▶ _Instructions for the task_
Pull each line holding the word "builder" from the data.

Dataset entries:
-*-*-

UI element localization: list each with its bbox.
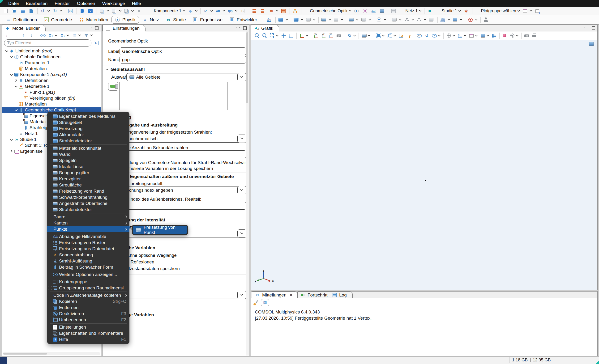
menu-werkzeuge[interactable]: Werkzeuge: [99, 0, 129, 7]
toolbar-button[interactable]: [111, 8, 123, 15]
context-menu-item[interactable]: Paare: [47, 214, 129, 220]
context-menu-item[interactable]: Kreuzgitter: [47, 176, 129, 182]
expander-icon[interactable]: [14, 86, 18, 87]
extra-dropdown[interactable]: [120, 291, 246, 299]
graphics-toolbar-button[interactable]: [499, 33, 500, 39]
expander-icon[interactable]: [14, 109, 18, 111]
chevron-down-icon[interactable]: [438, 34, 440, 36]
chevron-down-icon[interactable]: [452, 34, 455, 36]
model-builder-toolbar-button[interactable]: [83, 32, 94, 39]
ribbon-button[interactable]: [277, 16, 289, 23]
context-menu-item[interactable]: Streugebiet: [47, 120, 129, 126]
toolbar-button[interactable]: Geometrische Optik: [303, 8, 353, 15]
tree-item[interactable]: Definitionen: [2, 78, 101, 83]
filter-input[interactable]: [4, 39, 91, 46]
minimize-icon[interactable]: [88, 27, 91, 28]
chevron-down-icon[interactable]: [183, 9, 185, 12]
expander-icon[interactable]: [9, 139, 13, 140]
clear-messages-icon[interactable]: [253, 300, 259, 305]
context-menu-item[interactable]: Schwarzkörperstrahlung: [47, 194, 129, 200]
tree-item[interactable]: Untitled.mph (root): [2, 48, 101, 54]
toolbar-button[interactable]: [370, 8, 378, 15]
refractive-index-input[interactable]: [120, 202, 246, 210]
checkbox[interactable]: [48, 286, 52, 290]
graphics-toolbar-button[interactable]: [479, 32, 490, 39]
ribbon-button[interactable]: [389, 17, 389, 23]
chevron-down-icon[interactable]: [393, 34, 396, 36]
context-menu-item[interactable]: Deaktivieren F3: [47, 311, 129, 317]
graphics-toolbar-button[interactable]: [335, 32, 343, 39]
chevron-down-icon[interactable]: [47, 9, 50, 12]
chevron-down-icon[interactable]: [60, 9, 62, 12]
chevron-down-icon[interactable]: [305, 34, 308, 36]
model-builder-toolbar-button[interactable]: [20, 32, 27, 39]
toolbar-button[interactable]: [19, 8, 27, 15]
toolbar-button[interactable]: [202, 8, 214, 15]
ribbon-button[interactable]: [467, 16, 479, 23]
toolbar-button[interactable]: Netz 1: [398, 8, 423, 15]
chevron-down-icon[interactable]: [90, 33, 93, 36]
graphics-toolbar-button[interactable]: [359, 33, 359, 39]
context-menu-item[interactable]: [50, 213, 127, 213]
chevron-down-icon[interactable]: [222, 9, 225, 12]
context-menu-item[interactable]: Entfernen: [47, 304, 129, 311]
context-menu-item[interactable]: Freisetzung: [47, 126, 129, 132]
wavelength-dropdown[interactable]: Monochromatisch: [120, 135, 246, 143]
context-menu-item[interactable]: Angestrahlte Oberfläche: [47, 200, 129, 207]
toolbar-button[interactable]: [87, 8, 95, 15]
chevron-down-icon[interactable]: [301, 18, 303, 20]
ribbon-button[interactable]: [480, 17, 481, 23]
toolbar-button[interactable]: [27, 8, 36, 15]
graphics-toolbar-button[interactable]: [346, 32, 357, 39]
graphics-tab[interactable]: Grafik: [251, 25, 279, 31]
graphics-canvas[interactable]: z y x: [251, 40, 597, 290]
dropdown-button[interactable]: [237, 186, 246, 194]
chevron-down-icon[interactable]: [460, 18, 462, 20]
chevron-down-icon[interactable]: [518, 9, 520, 12]
toolbar-button[interactable]: [249, 8, 249, 14]
ribbon-button[interactable]: [346, 17, 346, 23]
ribbon-button[interactable]: [320, 16, 332, 23]
toolbar-button[interactable]: Komponente 1: [147, 8, 187, 15]
tree-item[interactable]: Vereinigung bilden (fin): [2, 95, 101, 101]
toolbar-button[interactable]: [77, 8, 77, 14]
toolbar-button[interactable]: [135, 8, 144, 15]
context-menu-item[interactable]: [50, 323, 127, 324]
minimize-icon[interactable]: [585, 27, 588, 28]
expander-icon[interactable]: [9, 150, 13, 152]
graphics-toolbar-button[interactable]: [328, 32, 335, 39]
context-menu-item[interactable]: Gruppierung nach Raumdimension: [47, 285, 129, 291]
expander-icon[interactable]: [9, 56, 13, 58]
graphics-toolbar-button[interactable]: [280, 32, 287, 39]
graphics-toolbar-button[interactable]: [287, 32, 295, 39]
graphics-toolbar-button[interactable]: [521, 33, 521, 39]
context-menu-item[interactable]: Eigenschaften des Mediums: [47, 113, 129, 120]
context-menu-item[interactable]: [50, 271, 127, 271]
chevron-down-icon[interactable]: [399, 18, 402, 20]
chevron-down-icon[interactable]: [530, 9, 532, 12]
dropdown-button[interactable]: [237, 135, 246, 143]
ribbon-button[interactable]: [403, 16, 415, 23]
model-builder-toolbar-button[interactable]: [47, 32, 59, 39]
expander-icon[interactable]: [4, 50, 9, 52]
close-icon[interactable]: ×: [290, 293, 292, 298]
model-builder-toolbar-button[interactable]: [59, 32, 70, 39]
chevron-down-icon[interactable]: [328, 18, 331, 20]
float-icon[interactable]: [95, 26, 98, 30]
dropdown-button[interactable]: [237, 73, 246, 81]
toolbar-button[interactable]: [10, 8, 19, 15]
selection-tool-icon[interactable]: [238, 99, 244, 105]
context-menu-item[interactable]: Wand: [47, 151, 129, 157]
menu-optionen[interactable]: Optionen: [73, 0, 99, 7]
chevron-down-icon[interactable]: [285, 18, 288, 20]
toolbar-button[interactable]: [200, 8, 201, 14]
toolbar-button[interactable]: [67, 8, 75, 15]
ribbon-button[interactable]: [439, 16, 451, 23]
graphics-toolbar-button[interactable]: [261, 32, 269, 39]
graphics-toolbar-button[interactable]: [431, 32, 442, 39]
auswahl-dropdown[interactable]: Alle Gebiete: [126, 73, 246, 81]
tree-item[interactable]: Materialien: [2, 101, 101, 107]
toolbar-button[interactable]: [267, 8, 280, 15]
chevron-down-icon[interactable]: [313, 18, 316, 20]
context-menu-item[interactable]: Kanten: [47, 220, 129, 226]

-*-*-

▶ _Exercise response_
model-builder-toolbar-button[interactable]: [83, 32, 94, 39]
model-builder-toolbar-button[interactable]: [20, 32, 27, 39]
model-builder-toolbar-button[interactable]: [47, 32, 59, 39]
model-builder-toolbar-button[interactable]: [59, 32, 70, 39]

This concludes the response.